Na de goede lunch vervolgen we onze weg en zien we de eerste Inca-ruïnes liggen. Ver beneden in het dal liggen terrassen en gebouwen die de Inka’s hier meer dan 600 jaar geleden hebben gemaakt. De gebouwen fungeerden vooral slaapplaats voor reizigers en als opslagplaats voor goederen. Op de vele terrassen werden groenten verbouwd, zoals; aardappelen, maïs en wortelen. De tweede ruïne die we zien ligt bovenop een berg en fungeerde vooral als uikijk-en controlepost. Hier werd in de gaten gehouden wie de Inca-trail naar Machu Picchu liep (zoals wij dat vandaag doen) en of die persoon daar wel toe bevoegd was. Een ingenieus en functioneel bouwwerk dus, waarvan we nu alleen nog maar de gerestaureerde muren kunnen zien. Het uitzicht op de omringende bergen die half in de wolken steken is spectaculair.
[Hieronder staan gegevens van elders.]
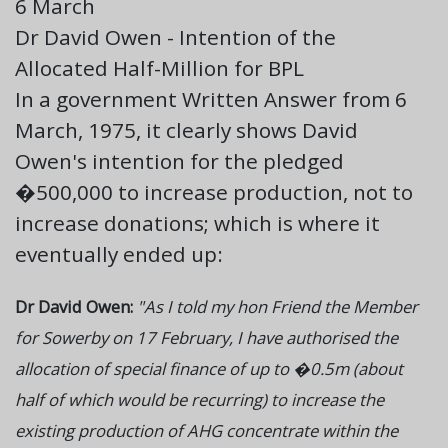
6 March
Dr David Owen - Intention of the
Allocated Half-Million for BPL
In a government Written Answer from 6
March, 1975, it clearly shows David
Owen's intention for the pledged
�500,000 to increase production, not to
increase donations; which is where it
eventually ended up:
Dr David Owen:
"As I told my hon Friend the Member
for Sowerby on 17 February, I have authorised the
allocation of special finance of up to �0.5m (about
half of which would be recurring) to increase the
existing production of AHG concentrate within the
Aan het eind van de middag komen we nog langs een rots waarop we een oud graf kunnen zien liggen. De mummie die erin lag is naar het museum gebracht, maar de stenen die het graf vormen zijn nog steeds goed zichtbaar op een klein plateau tegen een grote verticale rots. Een mooie en bijzondere plek om je laatste rustplaats te vinden, mij lijkt het wel iets zo midden in de natuur. We komen aan op de “camping” (lees: het grasveld), waar de dragers onze tenten al hebben opgezet. Ze zijn ons onderweg met meer dan 20 kilo op hun rug voorbij gelopen en hebben ons kamp mooi in orde gemaakt (ook dit kamp moet dus elke dag weer worden opgezet en afgebroken en alle tenten moeten worden meegenomen naar de volgende overnachtingsplaats, erg inefficiënt). Die avond wordt er tijdens het avondeten en het thee drinken weer veel gelachen met elkaar. We zitten bijna 4 uur lang in de grote tent te praten over vanalles en nog wat. Uiteindelijk gaan we bijtijds naar bed (21.00 uur) omdat morgen de zwaarste dag van de hele wandeling op ons wacht waarbij we meer dan 1000 meter moeten klimmen en dalen. Ik slaap die nacht samen met George in een tentje, omdat we de enige twee mannen zijn die alleen reizen. Hij snurkt de hele camping wakker, maar ik slaap erg goed dankzij mijn twee geweldige oordoppen.